I recently bumped upon this quote while surfing the internet – “Quitting is not giving up, it’s choosing to focus on something that is more important”. I then realised how accurate it was and so much relevant, particularly, when considered in the context of a job. That is when I thought I have to share this new found ‘not guilty’ realisation with you through my blog. Read If you are about to quit the job that you have started recently)
Well, first things first, it is not possible for you to satisfy everyone around you, so why not stick to just one person that you aim at satisfying, and that is – yourself. There will be a huge swell around you the moment you even dare to say the words ‘I want to quit’; hence to keep yourself well guarded it is essential that you are firmly convinced that you are not doing the wrong thing. And this you can do only when you have worked out the math of the situation before actually hitting others with that cannonball.
So, the thing you have to ask yourself is, does this current job make you unhappy? If the answer is yes, then you have removed the first obstacle. There is no point in doing something that does not make you happy or give you a sense of fulfilment. Being overstressed due to work pressure, not finding any progress in accordance to your career plans, finding your goals are different from the company’s goals and your boss showing no interest in working on employee engagement; are hints for you to prepare to say you want to quit.
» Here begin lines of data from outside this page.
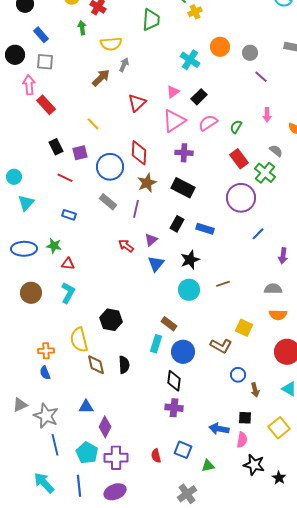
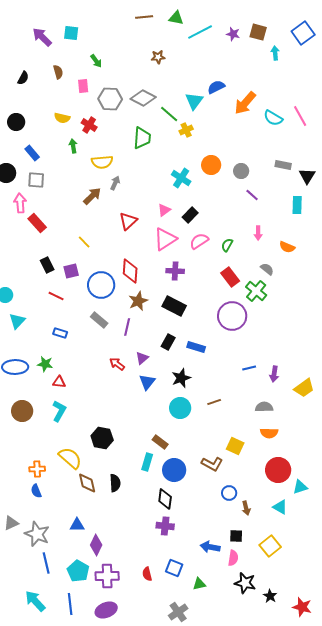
blue line: (258, 234) -> (249, 368), moved, turned 32
yellow semicircle: (79, 340) -> (70, 458), turned 145

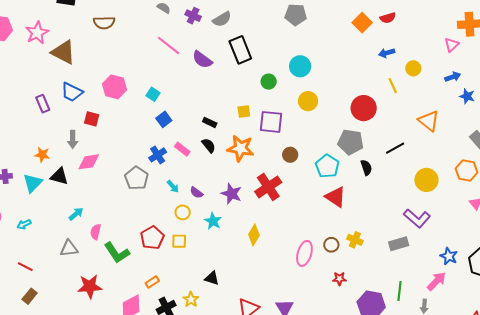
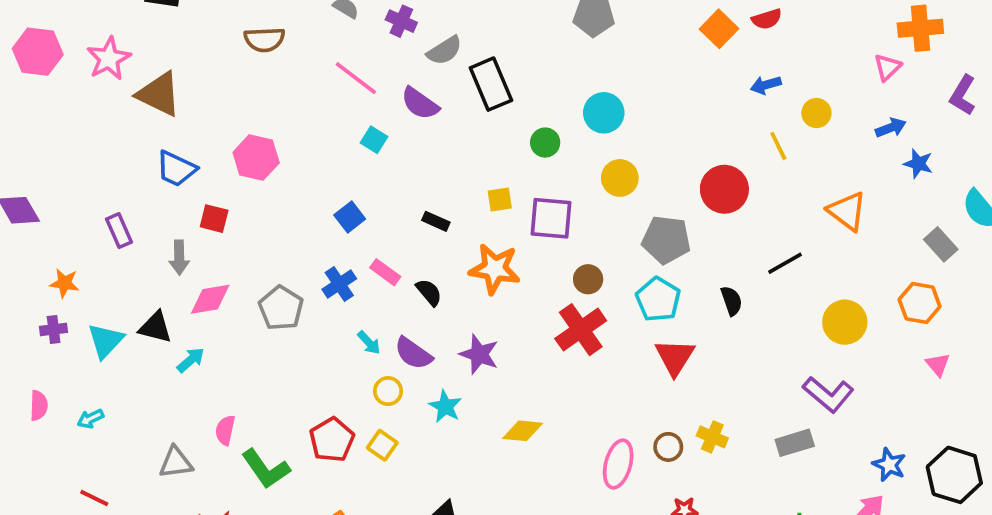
gray semicircle: (222, 19) -> (444, 51), moved
brown semicircle: (104, 23) -> (264, 40), moved
cyan square: (153, 94) -> (374, 140), moved
purple rectangle: (43, 104) -> (119, 231), moved
gray pentagon: (351, 142) -> (666, 240), moved
black semicircle: (209, 145) -> (429, 292), moved
orange star: (42, 155) -> (64, 283), moved
gray pentagon: (136, 178) -> (281, 308), moved
red cross: (268, 187) -> (581, 330), moved
purple semicircle: (196, 193) -> (413, 353), size x1.5
red triangle: (336, 197) -> (675, 357), turned 30
cyan arrow: (76, 214) -> (191, 360), moved
yellow diamond: (254, 235) -> (523, 431), turned 65
yellow square: (179, 241) -> (382, 445), turned 35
The next speed breaker will be the beginning of answering how you should quit. Having a backup plan is the foremost consideration in this category. You need to have a plan of what you intend to do after you have left the job for real. Having done this, you can call the shots and make the much surprising announcement and put down the papers to quit your job. This, by the way, is the decent way of resigning and the suggested one. The other way is to end the association with the company on a wrong note, i.e., there are instances where there is an exchange of unpleasant words and an ugly encounter between the employer and the employee. This is what needs to be avoided, remember; you cannot afford to burn bridges in your professional life. The reason behind it is that at some point or the other you may require a reference for your new job and if you have a bitter ending in your previous workplace, there are chances you will never be able to get that reference. So, the wise thing would be to handle your departure from the former company with the utmost dignity and grace.
When you have decided to take such a drastic step as calling it ‘quits’ you will have to be open to learning new things and explore all options of your interest; you cannot afford to be rigid. After you are sorted with all these things, it is wise to seek the advice of a career coach you will refine the way you are conducting yourself.
I hope this blog has convinced you that wanting to quit your job is in no way ‘a pang of guilt’ that you should have; hence I suggest you quit when you must!